### WHAT NEEDS TO BE DONE:
Where a line in the data below includes the word "point", count it. State the total and nothing more.

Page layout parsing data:
▬▬▬▬▬▬

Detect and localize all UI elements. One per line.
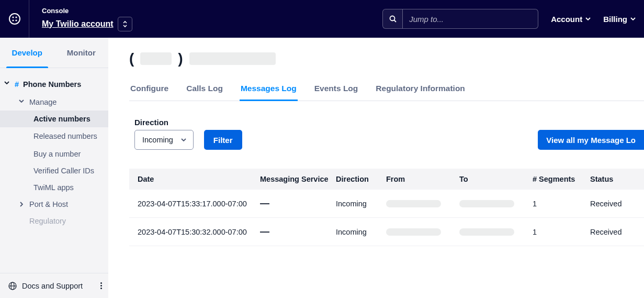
cell-segments: 1 xyxy=(533,200,590,208)
nav-regulatory[interactable]: Regulatory xyxy=(0,213,108,229)
nav-active-numbers[interactable]: Active numbers xyxy=(0,111,108,127)
ctab-regulatory-info[interactable]: Regulatory Information xyxy=(375,80,466,101)
table-header: Date Messaging Service Direction From To… xyxy=(129,169,644,190)
th-date: Date xyxy=(129,175,260,183)
svg-point-2 xyxy=(15,16,17,18)
header-right: Account Billing xyxy=(382,9,636,29)
direction-filter-group: Direction Incoming xyxy=(134,118,194,150)
nav-phone-numbers[interactable]: # Phone Numbers xyxy=(0,75,108,94)
account-row: My Twilio account xyxy=(42,17,132,31)
nav-port-host[interactable]: Port & Host xyxy=(0,196,108,213)
cell-direction: Incoming xyxy=(336,200,386,208)
nav-port-host-label: Port & Host xyxy=(29,200,68,208)
main-content: ( ) Configure Calls Log Messages Log Eve… xyxy=(108,38,644,298)
nav-released-numbers[interactable]: Released numbers xyxy=(0,127,108,146)
nav-manage-label: Manage xyxy=(29,98,57,106)
svg-line-6 xyxy=(394,20,396,23)
cell-from xyxy=(386,200,459,207)
svg-point-3 xyxy=(12,19,14,21)
hash-icon: # xyxy=(15,80,19,89)
page-title: ( ) xyxy=(129,50,644,67)
chevron-down-icon xyxy=(19,100,24,103)
direction-label: Direction xyxy=(134,118,194,127)
layout: Develop Monitor # Phone Numbers Manage A… xyxy=(0,38,644,298)
header-left: Console My Twilio account xyxy=(0,0,132,38)
chevron-down-icon xyxy=(4,81,9,84)
direction-select[interactable]: Incoming xyxy=(134,130,194,150)
table-row[interactable]: 2023-04-07T15:33:17.000-07:00 — Incoming… xyxy=(129,190,644,218)
search-input[interactable] xyxy=(403,15,538,24)
content-tabs: Configure Calls Log Messages Log Events … xyxy=(129,80,644,101)
ctab-messages-log[interactable]: Messages Log xyxy=(240,80,298,101)
redacted-number xyxy=(140,52,172,65)
svg-point-0 xyxy=(9,14,20,24)
th-messaging-service: Messaging Service xyxy=(260,175,336,183)
billing-menu[interactable]: Billing xyxy=(603,15,636,24)
nav-active-numbers-label: Active numbers xyxy=(33,115,91,123)
cell-from xyxy=(386,228,459,236)
sidebar: Develop Monitor # Phone Numbers Manage A… xyxy=(0,38,108,298)
cell-direction: Incoming xyxy=(336,228,386,236)
logo-cell[interactable] xyxy=(0,0,29,38)
redacted-title xyxy=(189,52,276,65)
app-header: Console My Twilio account xyxy=(0,0,644,38)
more-menu-button[interactable] xyxy=(100,282,102,289)
search-button[interactable] xyxy=(383,9,403,28)
nav-buy-a-number[interactable]: Buy a number xyxy=(0,146,108,162)
th-from: From xyxy=(386,175,459,183)
ctab-configure[interactable]: Configure xyxy=(129,80,170,101)
tab-monitor[interactable]: Monitor xyxy=(54,38,109,68)
cell-status: Received xyxy=(590,228,644,236)
view-all-messages-button[interactable]: View all my Message Lo xyxy=(538,130,644,150)
chevron-down-icon xyxy=(585,17,591,20)
nav-twiml-apps[interactable]: TwiML apps xyxy=(0,179,108,196)
ctab-calls-log[interactable]: Calls Log xyxy=(185,80,224,101)
table-row[interactable]: 2023-04-07T15:30:32.000-07:00 — Incoming… xyxy=(129,218,644,246)
redacted-from xyxy=(386,228,441,236)
sidebar-footer: Docs and Support xyxy=(0,273,108,298)
nav-twiml-apps-label: TwiML apps xyxy=(33,183,74,192)
console-label: Console xyxy=(42,7,132,15)
chevron-down-icon xyxy=(181,138,186,141)
nav-manage[interactable]: Manage xyxy=(0,94,108,111)
filter-button[interactable]: Filter xyxy=(204,130,242,150)
redacted-to xyxy=(459,200,514,207)
cell-messaging-service: — xyxy=(260,226,336,237)
cell-segments: 1 xyxy=(533,228,590,236)
nav-regulatory-label: Regulatory xyxy=(29,217,66,225)
messages-table: Date Messaging Service Direction From To… xyxy=(129,169,644,246)
nav-buy-a-number-label: Buy a number xyxy=(33,150,81,158)
nav-verified-caller-ids[interactable]: Verified Caller IDs xyxy=(0,162,108,179)
account-switcher-button[interactable] xyxy=(118,17,132,31)
chevron-down-icon xyxy=(630,17,636,20)
chevron-right-icon xyxy=(20,202,23,207)
svg-point-5 xyxy=(390,16,394,21)
redacted-to xyxy=(459,228,514,236)
nav-released-numbers-label: Released numbers xyxy=(33,131,97,142)
direction-select-value: Incoming xyxy=(142,136,173,144)
ctab-events-log[interactable]: Events Log xyxy=(313,80,359,101)
th-direction: Direction xyxy=(336,175,386,183)
tab-develop[interactable]: Develop xyxy=(0,38,54,68)
cell-status: Received xyxy=(590,200,644,208)
nav-verified-caller-ids-label: Verified Caller IDs xyxy=(33,167,94,175)
nav-phone-numbers-label: Phone Numbers xyxy=(23,80,81,90)
account-name-link[interactable]: My Twilio account xyxy=(42,19,114,29)
twilio-logo-icon xyxy=(8,13,21,25)
paren-open: ( xyxy=(129,50,134,67)
updown-chevron-icon xyxy=(122,20,128,28)
docs-support-link[interactable]: Docs and Support xyxy=(22,282,83,290)
th-status: Status xyxy=(590,175,644,183)
account-block: Console My Twilio account xyxy=(29,7,132,31)
sidebar-nav[interactable]: # Phone Numbers Manage Active numbers Re… xyxy=(0,68,108,273)
cell-to xyxy=(459,200,533,207)
cell-messaging-service: — xyxy=(260,198,336,209)
filter-row: Direction Incoming Filter View all my Me… xyxy=(129,118,644,150)
cell-date: 2023-04-07T15:30:32.000-07:00 xyxy=(129,228,260,236)
svg-point-1 xyxy=(12,16,14,18)
billing-menu-label: Billing xyxy=(603,15,627,24)
account-menu-label: Account xyxy=(551,15,582,24)
th-segments: # Segments xyxy=(533,175,590,183)
svg-point-4 xyxy=(15,19,17,21)
account-menu[interactable]: Account xyxy=(551,15,591,24)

▬▬▬▬▬▬

### RESPONSE:
6